◆ **WHAT TO PRODUCE**
Read the listing below and copy out each line where the word "Bogor" occurs.
┄┄┄┄┄┄┄┄┄┄
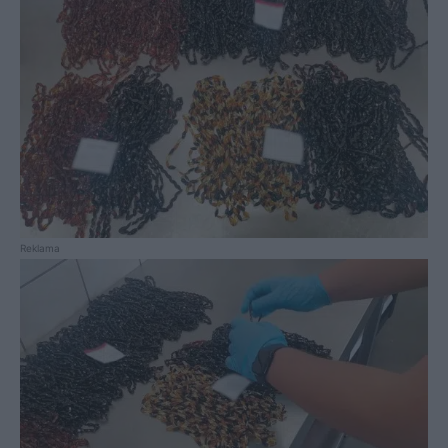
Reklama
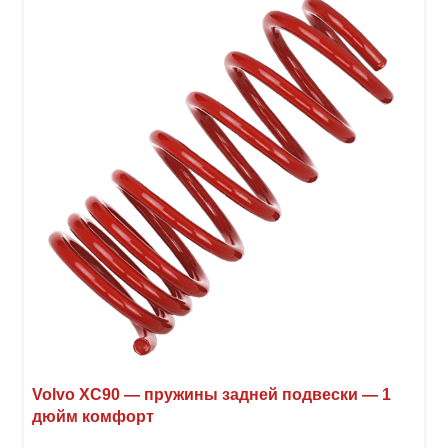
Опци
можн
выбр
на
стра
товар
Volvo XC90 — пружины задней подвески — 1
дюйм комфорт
┄┄┄┄┄┄┄┄┄┄
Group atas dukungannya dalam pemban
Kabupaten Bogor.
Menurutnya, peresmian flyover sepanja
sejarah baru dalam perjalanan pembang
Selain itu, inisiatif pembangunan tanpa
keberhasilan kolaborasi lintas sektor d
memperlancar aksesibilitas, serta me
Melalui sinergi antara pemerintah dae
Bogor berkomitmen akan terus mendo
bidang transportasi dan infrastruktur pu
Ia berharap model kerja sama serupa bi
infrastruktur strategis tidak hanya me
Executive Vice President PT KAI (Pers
┄┄┄┄┄┄┄┄┄┄
◆ **OUTPUT OF THE TASK**
Kabupaten Bogor.
Bogor berkomitmen akan terus mendo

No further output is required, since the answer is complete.